There was music from my neighbor's house through the summer nights. In his blue gardens men and girls came and went like moths among the whisperings and he champagne and the stars. At high tide in the afternoon I watched his guests diving from the tower of his raft, or taking the sun on the hot sand of his beach while his motor-boats slid the waters of the Sound, drawing aquaplanes over cataracts of foam. On week-ends his Rolls-Royce became an omnibus, bearing parties to and from the city between nine in the morning and long past midnight, while his station wagon scampered like a brisk yellow bug to meet all trains. And on Mondays eight servants, including an extra gardener, toiled all day with mops and scrubbing-brushes and hammers and garden-shears, repairing the ravages of the night before. (3.1)
Okay, so the parties sound fabulous. These people are definitely partying like it's 1999, or whatever. But what we're really into is that Nick actually notices the servants—the people who end up cleaning up the mess. Remember that Nick has to clean up after Daisy and Tom. Maybe he identifies a little bit with the servants.

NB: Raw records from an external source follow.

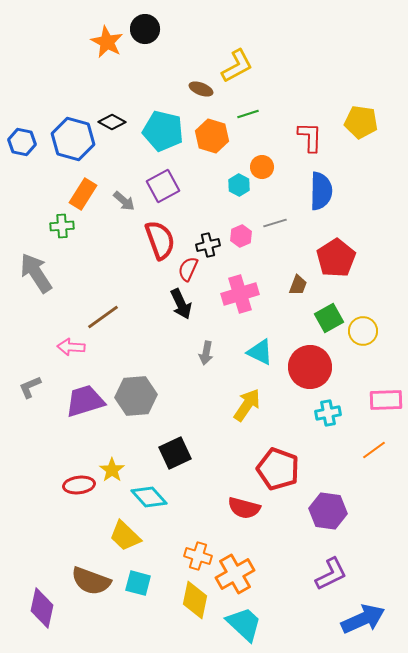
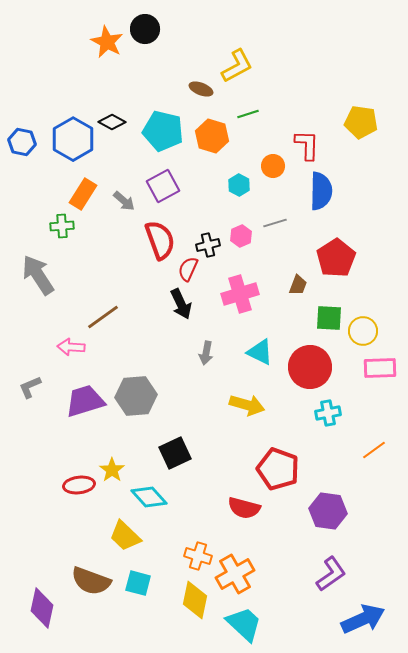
red L-shape at (310, 137): moved 3 px left, 8 px down
blue hexagon at (73, 139): rotated 15 degrees clockwise
orange circle at (262, 167): moved 11 px right, 1 px up
gray arrow at (36, 273): moved 2 px right, 2 px down
green square at (329, 318): rotated 32 degrees clockwise
pink rectangle at (386, 400): moved 6 px left, 32 px up
yellow arrow at (247, 405): rotated 72 degrees clockwise
purple L-shape at (331, 574): rotated 9 degrees counterclockwise
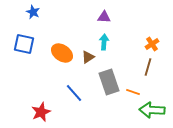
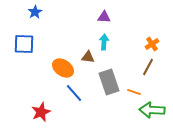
blue star: moved 2 px right; rotated 16 degrees clockwise
blue square: rotated 10 degrees counterclockwise
orange ellipse: moved 1 px right, 15 px down
brown triangle: rotated 40 degrees clockwise
brown line: rotated 12 degrees clockwise
orange line: moved 1 px right
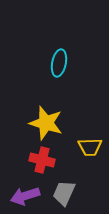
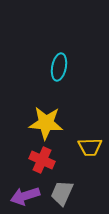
cyan ellipse: moved 4 px down
yellow star: rotated 12 degrees counterclockwise
red cross: rotated 10 degrees clockwise
gray trapezoid: moved 2 px left
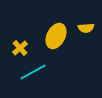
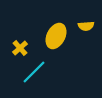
yellow semicircle: moved 2 px up
cyan line: moved 1 px right; rotated 16 degrees counterclockwise
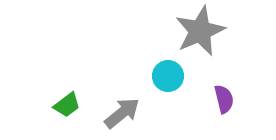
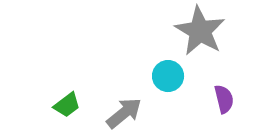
gray star: rotated 18 degrees counterclockwise
gray arrow: moved 2 px right
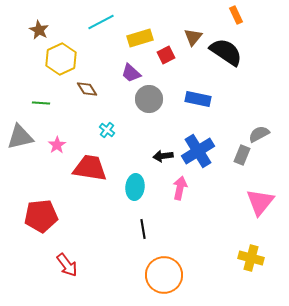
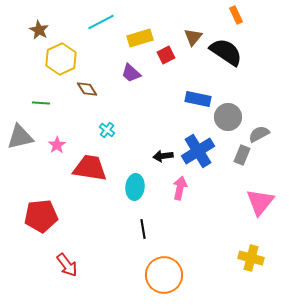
gray circle: moved 79 px right, 18 px down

By the next autumn she was gay again, gay as ever. She had a debut after the Armistice, and in February she was presumably engaged to a man from New Orleans. In June she married Tom Buchanan of Chicago, with more pomp and circumstance than Louisville ever knew before. He came down with a hundred people in four private cars, and hired a whole floor of the Seelbach Hotel, and the day before the wedding he gave her a string of pearls valued at three hundred and fifty thousand dollars. (4.135)
Money might not make you happy, but there's some consolation in a $350K string of pearls. If you have to be depressed, you might as well be depressed on a yacht, right?
"About Gatsby! No, I haven't. I said I'd been making a small investigation of his past."
"And you found he was an Oxford man," said Jordan helpfully.
"An Oxford man!" He was incredulous. "Like hell he is! He wears a pink suit." (7.130-132)
Apparently, Latin isn't the only thing you learned at Oxford in the 1910s: you also learned not to wear pink suits. The point here is that education isn't just about reading the classics; it's also about learning to act (and dress) like a member of your class. And you can't learn that from a book.
We shook hands and I started away. Just before I reached the hedge I remembered something and turned around.
"They're a rotten crowd," I shouted across the lawn. "You're worth the whole damn bunch put together." (8.44-45)
Check out that use of the word "worth." Daisy and Tom may have been born with money, but they're not "worth" anything. But Gatsby—despite his ill-gotten money—is.
I called up Daisy half an hour after we found him, called her instinctively and without hesitation. But she and Tom had gone away early that afternoon, and taken baggage with them.
"Left no address?"
"Say when they'd be back?"
"Any idea where they are? How I could reach them?"
"I don't know. Can't say." (9.4-10)
Money can't buy you love, but it can buy you a lot—like the ability to have other people clean up your messes, whether we're talking about toilets or a string of murder/ suicides. (Personally, we'd be satisfied with someone coming to clean up our toilets.)